Saved data entries:

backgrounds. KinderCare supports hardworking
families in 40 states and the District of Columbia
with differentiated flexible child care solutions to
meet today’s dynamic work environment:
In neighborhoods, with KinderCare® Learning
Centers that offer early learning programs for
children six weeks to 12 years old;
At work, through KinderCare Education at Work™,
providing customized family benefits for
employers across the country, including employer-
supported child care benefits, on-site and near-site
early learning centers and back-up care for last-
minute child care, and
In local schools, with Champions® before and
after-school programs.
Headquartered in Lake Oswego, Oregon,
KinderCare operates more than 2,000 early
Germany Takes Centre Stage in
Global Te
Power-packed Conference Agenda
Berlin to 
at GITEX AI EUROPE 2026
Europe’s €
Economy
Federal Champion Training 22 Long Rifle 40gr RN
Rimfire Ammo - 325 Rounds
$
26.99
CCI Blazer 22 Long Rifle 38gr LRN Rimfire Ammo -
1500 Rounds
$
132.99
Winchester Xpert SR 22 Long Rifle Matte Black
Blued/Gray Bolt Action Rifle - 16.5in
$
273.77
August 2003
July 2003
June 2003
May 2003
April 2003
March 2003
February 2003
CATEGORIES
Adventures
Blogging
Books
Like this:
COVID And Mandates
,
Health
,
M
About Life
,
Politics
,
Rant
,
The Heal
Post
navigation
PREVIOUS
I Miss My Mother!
==
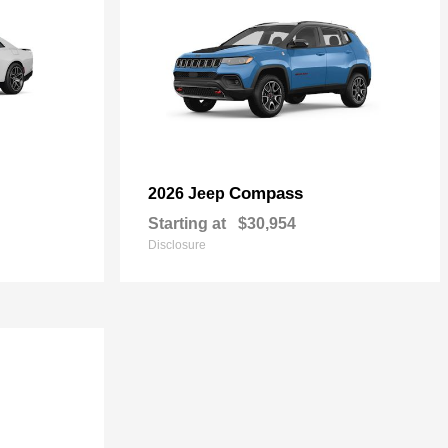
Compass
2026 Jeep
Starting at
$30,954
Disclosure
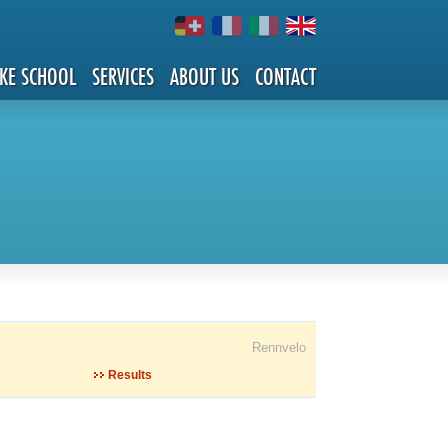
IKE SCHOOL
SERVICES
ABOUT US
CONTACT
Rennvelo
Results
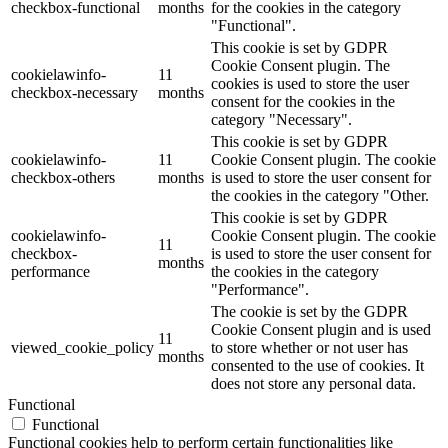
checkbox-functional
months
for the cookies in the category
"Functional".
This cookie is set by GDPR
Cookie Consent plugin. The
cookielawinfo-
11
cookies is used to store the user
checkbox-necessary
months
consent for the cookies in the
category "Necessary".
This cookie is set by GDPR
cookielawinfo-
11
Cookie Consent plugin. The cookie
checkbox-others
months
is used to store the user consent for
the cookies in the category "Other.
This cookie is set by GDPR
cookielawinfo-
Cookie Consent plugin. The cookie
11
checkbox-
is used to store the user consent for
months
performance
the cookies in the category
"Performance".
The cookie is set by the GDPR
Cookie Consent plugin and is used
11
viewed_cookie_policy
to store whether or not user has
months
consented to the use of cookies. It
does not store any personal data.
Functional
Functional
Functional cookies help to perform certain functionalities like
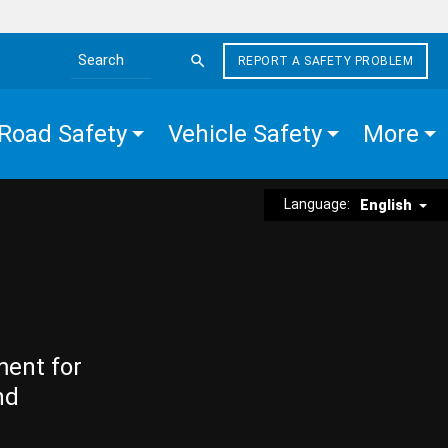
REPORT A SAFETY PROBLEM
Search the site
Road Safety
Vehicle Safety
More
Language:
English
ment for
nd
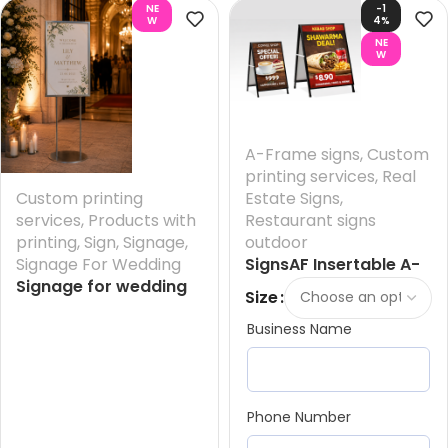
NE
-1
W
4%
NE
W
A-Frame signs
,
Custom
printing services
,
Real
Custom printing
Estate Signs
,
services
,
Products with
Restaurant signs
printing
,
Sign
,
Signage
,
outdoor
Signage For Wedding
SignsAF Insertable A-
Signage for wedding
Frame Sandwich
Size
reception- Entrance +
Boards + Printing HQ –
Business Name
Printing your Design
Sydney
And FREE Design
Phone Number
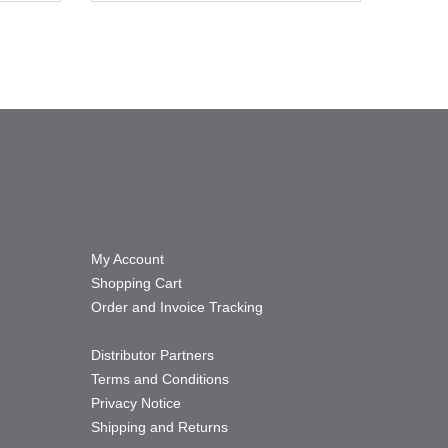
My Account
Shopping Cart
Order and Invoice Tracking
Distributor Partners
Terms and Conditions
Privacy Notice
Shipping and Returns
==
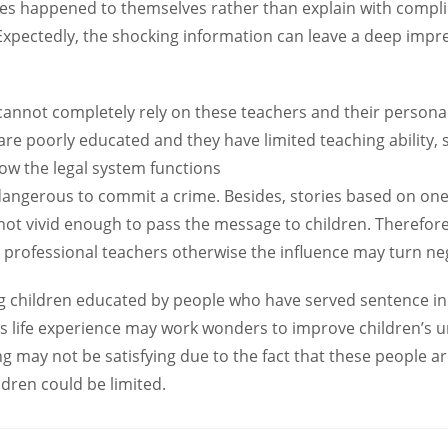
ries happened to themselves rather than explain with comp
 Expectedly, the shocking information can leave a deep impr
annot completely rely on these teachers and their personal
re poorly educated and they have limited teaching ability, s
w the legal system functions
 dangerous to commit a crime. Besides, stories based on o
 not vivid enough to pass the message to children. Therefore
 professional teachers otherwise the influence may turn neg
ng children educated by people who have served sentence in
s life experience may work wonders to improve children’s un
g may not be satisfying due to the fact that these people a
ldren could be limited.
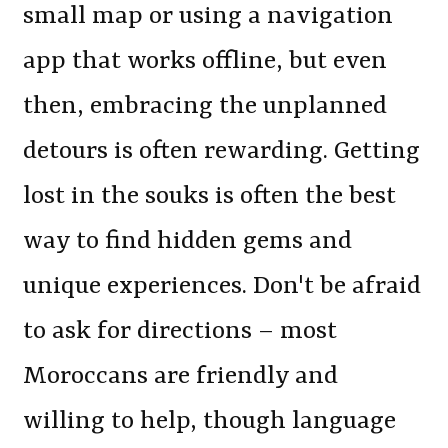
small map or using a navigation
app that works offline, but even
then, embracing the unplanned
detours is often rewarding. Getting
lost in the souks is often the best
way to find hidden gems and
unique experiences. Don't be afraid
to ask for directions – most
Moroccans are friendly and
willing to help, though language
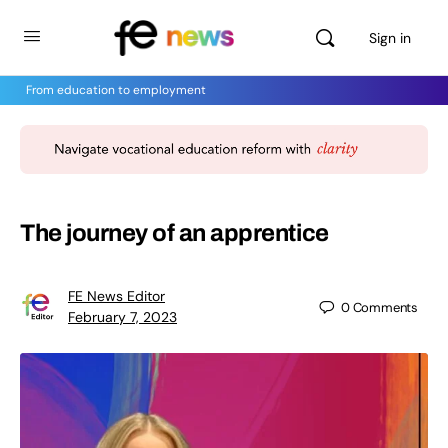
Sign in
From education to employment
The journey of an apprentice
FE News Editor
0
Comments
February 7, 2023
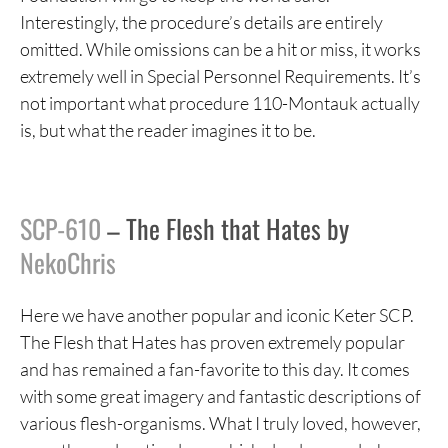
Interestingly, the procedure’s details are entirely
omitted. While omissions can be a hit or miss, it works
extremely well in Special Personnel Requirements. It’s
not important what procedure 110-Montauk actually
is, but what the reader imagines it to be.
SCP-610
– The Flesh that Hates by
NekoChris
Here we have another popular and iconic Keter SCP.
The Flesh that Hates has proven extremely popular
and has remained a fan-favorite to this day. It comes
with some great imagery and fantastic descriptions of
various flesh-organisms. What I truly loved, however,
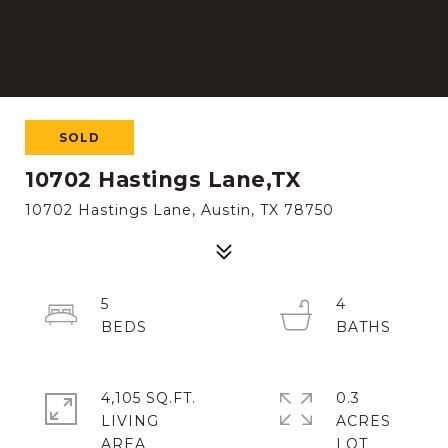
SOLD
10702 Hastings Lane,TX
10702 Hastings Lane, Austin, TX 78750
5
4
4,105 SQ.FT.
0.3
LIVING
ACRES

-- Work required --
Quote word for word only the lines above from the one containing "way to find hidden gems and" through the one containing "Interestingly, the procedure’s". Pictures stay out of your copy.

-- Expected answer --
way to find hidden gems and
unique experiences. Don't be afraid
to ask for directions – most
Moroccans are friendly and
willing to help, though language
Sign in
From education to employment
The journey of an apprentice
FE News Editor
0
Comments
February 7, 2023
Interestingly, the procedure’s details are entirely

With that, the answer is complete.